**What is being asked**
Write out each line of the records that has "Épesses" in it.

**Records supplied**
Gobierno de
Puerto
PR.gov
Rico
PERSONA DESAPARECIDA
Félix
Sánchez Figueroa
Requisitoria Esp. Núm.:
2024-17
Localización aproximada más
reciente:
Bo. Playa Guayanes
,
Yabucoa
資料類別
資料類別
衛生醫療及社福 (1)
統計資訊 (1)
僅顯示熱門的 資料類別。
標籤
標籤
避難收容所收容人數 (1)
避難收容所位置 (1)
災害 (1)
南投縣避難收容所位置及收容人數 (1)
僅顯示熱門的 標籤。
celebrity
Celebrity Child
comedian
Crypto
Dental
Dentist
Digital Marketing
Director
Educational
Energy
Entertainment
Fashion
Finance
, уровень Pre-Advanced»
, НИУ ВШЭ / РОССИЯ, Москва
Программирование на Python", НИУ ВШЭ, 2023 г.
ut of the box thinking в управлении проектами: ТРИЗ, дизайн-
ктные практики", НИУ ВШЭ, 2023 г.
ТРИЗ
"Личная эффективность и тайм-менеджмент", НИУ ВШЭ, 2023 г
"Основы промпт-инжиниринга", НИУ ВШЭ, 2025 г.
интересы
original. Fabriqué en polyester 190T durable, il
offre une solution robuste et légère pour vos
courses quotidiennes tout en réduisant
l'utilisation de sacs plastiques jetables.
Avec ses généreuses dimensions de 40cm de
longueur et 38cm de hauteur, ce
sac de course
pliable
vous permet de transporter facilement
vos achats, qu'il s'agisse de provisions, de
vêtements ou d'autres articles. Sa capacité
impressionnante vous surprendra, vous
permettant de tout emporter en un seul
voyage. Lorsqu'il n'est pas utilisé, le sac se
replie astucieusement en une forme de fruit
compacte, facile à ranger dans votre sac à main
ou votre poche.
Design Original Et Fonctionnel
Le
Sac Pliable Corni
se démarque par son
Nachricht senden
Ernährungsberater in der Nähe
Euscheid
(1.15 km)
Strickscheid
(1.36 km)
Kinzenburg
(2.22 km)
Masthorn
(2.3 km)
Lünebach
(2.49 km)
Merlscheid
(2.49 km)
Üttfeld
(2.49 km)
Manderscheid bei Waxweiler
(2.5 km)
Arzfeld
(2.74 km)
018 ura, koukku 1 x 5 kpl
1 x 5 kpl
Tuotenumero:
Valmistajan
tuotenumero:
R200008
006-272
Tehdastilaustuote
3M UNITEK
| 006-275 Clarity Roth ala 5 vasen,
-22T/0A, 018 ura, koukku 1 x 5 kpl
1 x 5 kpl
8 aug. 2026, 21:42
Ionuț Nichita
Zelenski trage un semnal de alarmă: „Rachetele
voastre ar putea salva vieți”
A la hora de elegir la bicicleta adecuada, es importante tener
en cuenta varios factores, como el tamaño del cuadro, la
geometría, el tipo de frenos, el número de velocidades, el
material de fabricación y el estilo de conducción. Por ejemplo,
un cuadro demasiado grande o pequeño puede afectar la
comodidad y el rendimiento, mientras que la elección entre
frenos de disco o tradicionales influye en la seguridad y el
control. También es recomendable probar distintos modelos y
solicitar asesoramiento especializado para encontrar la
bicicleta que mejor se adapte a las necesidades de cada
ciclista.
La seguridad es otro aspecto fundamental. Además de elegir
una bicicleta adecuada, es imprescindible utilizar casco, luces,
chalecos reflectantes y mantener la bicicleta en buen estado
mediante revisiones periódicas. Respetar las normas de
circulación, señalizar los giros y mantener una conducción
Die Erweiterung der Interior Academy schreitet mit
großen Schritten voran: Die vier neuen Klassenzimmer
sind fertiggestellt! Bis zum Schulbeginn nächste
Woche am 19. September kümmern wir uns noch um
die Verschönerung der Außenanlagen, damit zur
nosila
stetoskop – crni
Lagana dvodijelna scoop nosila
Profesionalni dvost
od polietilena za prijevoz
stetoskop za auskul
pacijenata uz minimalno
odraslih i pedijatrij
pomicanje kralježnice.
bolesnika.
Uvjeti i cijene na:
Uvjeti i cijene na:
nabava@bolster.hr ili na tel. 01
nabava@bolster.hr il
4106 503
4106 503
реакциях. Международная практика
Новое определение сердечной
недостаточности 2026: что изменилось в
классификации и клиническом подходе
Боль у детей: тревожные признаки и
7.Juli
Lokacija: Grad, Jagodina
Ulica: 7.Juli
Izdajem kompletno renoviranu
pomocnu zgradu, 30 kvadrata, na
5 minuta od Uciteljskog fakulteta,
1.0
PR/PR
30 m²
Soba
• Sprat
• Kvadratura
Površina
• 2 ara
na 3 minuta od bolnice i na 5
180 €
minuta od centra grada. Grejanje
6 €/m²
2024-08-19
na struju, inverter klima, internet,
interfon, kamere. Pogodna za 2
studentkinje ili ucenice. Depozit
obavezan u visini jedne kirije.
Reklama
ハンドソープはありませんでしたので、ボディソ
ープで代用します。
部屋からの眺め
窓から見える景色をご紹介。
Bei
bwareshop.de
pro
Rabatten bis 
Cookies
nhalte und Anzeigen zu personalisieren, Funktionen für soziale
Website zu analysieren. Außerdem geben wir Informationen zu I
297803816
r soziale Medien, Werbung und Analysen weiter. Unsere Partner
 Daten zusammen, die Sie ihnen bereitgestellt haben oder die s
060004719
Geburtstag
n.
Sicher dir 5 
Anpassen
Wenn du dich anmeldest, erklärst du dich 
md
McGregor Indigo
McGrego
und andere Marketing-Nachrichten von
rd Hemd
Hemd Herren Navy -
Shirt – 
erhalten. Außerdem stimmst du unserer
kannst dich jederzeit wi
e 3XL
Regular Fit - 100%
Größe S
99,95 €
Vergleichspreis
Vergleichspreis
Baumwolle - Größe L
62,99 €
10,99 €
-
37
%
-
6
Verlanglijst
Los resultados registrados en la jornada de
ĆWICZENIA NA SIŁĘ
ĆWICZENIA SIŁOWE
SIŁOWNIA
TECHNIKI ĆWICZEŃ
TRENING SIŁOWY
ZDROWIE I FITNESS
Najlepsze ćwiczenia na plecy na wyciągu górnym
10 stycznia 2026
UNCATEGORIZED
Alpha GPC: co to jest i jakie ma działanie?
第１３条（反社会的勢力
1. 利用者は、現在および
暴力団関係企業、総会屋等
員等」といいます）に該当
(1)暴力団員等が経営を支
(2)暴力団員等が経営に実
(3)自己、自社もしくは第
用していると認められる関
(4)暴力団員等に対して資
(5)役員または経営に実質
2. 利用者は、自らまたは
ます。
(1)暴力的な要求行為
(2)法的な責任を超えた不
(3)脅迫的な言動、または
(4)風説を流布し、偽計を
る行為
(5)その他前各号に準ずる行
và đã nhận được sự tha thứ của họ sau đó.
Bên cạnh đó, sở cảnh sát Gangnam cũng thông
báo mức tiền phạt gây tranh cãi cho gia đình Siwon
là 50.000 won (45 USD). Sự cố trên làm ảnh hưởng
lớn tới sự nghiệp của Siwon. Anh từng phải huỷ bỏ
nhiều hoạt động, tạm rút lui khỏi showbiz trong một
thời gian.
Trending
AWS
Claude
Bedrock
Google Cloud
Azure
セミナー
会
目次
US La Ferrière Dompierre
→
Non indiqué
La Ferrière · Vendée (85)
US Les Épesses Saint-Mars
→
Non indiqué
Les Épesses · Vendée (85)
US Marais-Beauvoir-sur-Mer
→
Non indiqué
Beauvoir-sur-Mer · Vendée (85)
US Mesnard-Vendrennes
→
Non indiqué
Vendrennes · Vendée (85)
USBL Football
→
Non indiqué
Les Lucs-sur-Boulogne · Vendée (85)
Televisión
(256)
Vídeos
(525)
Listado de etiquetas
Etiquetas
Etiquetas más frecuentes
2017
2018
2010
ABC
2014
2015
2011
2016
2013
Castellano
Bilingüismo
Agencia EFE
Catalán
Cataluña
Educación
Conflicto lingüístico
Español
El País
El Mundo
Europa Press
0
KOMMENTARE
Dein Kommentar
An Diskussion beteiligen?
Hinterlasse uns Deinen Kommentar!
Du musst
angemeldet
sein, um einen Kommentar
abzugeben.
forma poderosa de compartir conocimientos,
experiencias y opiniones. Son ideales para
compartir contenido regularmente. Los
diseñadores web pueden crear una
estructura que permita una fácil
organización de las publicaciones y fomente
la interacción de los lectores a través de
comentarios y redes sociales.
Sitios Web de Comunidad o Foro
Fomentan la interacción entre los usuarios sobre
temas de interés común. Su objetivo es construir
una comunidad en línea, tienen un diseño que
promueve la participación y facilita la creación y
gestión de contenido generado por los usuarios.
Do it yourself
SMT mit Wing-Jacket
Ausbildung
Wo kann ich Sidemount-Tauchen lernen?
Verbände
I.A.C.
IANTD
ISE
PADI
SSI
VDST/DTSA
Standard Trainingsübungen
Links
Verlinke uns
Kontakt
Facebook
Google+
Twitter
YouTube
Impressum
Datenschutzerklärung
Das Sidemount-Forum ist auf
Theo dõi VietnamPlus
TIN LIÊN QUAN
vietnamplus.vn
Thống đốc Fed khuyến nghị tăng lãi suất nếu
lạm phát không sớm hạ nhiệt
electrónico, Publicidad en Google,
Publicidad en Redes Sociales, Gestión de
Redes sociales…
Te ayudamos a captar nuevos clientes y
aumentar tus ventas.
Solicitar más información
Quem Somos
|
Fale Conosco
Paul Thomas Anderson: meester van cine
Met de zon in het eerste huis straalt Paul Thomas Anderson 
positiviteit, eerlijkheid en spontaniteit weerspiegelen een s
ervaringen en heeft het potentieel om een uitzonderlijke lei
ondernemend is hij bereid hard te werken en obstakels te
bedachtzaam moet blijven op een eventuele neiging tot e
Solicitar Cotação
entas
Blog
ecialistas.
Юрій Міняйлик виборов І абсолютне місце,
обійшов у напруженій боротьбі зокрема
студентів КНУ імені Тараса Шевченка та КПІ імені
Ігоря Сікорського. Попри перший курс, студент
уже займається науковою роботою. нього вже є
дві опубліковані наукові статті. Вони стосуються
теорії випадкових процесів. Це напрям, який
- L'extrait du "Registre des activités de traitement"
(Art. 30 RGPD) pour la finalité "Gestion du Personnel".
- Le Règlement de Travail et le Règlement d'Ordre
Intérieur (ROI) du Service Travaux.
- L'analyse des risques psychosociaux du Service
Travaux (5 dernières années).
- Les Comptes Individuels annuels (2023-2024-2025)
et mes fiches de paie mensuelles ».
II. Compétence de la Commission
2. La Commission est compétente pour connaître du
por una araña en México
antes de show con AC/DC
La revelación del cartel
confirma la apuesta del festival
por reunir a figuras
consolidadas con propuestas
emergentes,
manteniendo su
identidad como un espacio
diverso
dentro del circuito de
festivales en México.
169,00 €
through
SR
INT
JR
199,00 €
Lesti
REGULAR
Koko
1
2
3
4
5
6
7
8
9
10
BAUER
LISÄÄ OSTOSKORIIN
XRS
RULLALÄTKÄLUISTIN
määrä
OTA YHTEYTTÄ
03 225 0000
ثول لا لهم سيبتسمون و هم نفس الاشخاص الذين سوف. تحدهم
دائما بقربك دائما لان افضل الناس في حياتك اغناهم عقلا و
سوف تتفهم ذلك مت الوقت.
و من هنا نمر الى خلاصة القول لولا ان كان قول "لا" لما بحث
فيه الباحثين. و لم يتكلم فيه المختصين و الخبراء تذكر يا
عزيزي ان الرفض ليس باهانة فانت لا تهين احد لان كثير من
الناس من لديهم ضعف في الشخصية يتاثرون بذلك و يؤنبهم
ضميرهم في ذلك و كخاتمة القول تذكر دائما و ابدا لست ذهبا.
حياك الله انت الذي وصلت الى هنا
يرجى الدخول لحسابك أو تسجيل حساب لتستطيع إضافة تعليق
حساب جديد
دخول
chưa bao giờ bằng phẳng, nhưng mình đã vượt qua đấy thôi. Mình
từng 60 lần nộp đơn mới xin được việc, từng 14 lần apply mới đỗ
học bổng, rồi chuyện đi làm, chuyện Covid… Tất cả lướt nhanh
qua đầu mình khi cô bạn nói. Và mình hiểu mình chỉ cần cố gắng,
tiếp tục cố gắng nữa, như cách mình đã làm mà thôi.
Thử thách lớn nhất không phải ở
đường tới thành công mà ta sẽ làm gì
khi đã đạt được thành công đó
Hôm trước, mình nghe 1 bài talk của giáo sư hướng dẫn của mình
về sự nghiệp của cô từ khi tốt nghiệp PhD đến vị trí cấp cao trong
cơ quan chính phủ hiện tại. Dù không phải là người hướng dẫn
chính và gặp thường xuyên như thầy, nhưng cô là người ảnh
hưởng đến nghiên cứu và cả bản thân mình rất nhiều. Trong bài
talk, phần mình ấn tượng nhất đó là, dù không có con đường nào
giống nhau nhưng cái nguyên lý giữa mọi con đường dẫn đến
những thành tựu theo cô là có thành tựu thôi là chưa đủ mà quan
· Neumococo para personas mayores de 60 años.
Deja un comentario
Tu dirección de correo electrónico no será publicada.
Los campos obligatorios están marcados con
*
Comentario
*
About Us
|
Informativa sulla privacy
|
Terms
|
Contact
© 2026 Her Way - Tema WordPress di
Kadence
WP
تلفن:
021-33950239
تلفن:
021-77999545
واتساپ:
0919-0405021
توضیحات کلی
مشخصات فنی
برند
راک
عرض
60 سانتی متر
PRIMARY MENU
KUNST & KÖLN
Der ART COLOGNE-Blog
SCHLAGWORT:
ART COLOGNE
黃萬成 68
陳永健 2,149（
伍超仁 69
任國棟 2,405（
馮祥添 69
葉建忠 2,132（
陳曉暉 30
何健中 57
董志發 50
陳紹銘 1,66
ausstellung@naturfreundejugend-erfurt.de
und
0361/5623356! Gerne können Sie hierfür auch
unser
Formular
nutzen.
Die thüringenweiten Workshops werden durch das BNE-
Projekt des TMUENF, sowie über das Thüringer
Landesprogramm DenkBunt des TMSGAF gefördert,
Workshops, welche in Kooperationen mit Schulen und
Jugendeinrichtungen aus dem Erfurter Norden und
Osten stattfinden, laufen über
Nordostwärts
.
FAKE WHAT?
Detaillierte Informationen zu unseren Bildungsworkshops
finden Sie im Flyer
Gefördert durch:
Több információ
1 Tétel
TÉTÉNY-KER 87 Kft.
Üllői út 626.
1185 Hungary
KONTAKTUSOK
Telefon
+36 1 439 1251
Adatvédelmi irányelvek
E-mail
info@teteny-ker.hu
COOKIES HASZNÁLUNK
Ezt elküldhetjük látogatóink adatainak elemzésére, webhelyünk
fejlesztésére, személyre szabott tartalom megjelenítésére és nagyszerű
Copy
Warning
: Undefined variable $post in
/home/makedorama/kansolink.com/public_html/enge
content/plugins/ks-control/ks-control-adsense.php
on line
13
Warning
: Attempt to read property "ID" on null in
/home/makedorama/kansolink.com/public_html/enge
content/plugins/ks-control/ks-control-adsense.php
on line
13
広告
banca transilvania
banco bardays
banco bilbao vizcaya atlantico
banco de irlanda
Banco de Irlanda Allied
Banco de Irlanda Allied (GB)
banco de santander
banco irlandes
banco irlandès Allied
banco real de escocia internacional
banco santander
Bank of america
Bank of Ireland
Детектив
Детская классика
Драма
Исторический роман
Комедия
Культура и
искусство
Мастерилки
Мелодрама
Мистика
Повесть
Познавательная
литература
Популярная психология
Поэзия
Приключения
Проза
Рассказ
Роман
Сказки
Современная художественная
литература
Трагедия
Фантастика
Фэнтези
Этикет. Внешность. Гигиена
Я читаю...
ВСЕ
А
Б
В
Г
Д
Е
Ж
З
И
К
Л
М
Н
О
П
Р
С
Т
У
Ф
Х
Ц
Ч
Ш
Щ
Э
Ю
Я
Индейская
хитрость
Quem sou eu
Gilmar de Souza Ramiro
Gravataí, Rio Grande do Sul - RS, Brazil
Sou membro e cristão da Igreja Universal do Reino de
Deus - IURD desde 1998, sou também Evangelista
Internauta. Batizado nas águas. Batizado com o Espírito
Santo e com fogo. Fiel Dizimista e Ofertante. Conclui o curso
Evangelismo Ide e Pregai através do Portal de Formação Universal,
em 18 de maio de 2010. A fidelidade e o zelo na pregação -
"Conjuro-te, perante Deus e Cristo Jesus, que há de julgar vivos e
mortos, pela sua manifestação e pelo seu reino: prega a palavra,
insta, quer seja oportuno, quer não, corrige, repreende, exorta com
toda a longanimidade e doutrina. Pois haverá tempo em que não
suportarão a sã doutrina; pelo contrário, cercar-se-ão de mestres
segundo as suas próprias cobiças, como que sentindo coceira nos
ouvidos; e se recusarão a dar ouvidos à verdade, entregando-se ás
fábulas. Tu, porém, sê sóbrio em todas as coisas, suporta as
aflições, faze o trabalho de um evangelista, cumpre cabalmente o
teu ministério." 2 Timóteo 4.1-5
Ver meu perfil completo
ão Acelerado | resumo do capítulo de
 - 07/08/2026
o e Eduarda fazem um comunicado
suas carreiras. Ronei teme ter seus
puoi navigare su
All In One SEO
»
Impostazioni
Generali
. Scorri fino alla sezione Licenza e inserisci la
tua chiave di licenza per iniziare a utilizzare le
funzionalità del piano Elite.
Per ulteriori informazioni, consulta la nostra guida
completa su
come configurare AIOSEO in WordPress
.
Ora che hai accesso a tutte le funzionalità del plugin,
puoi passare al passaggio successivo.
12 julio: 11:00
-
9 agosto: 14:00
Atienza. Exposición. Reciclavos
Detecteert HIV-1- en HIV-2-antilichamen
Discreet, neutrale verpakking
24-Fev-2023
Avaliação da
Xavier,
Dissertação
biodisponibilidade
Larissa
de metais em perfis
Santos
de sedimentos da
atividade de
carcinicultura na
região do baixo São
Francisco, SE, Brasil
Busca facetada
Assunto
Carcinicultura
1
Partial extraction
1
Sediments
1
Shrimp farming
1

**Problem solution**
US Les Épesses Saint-Mars
Les Épesses · Vendée (85)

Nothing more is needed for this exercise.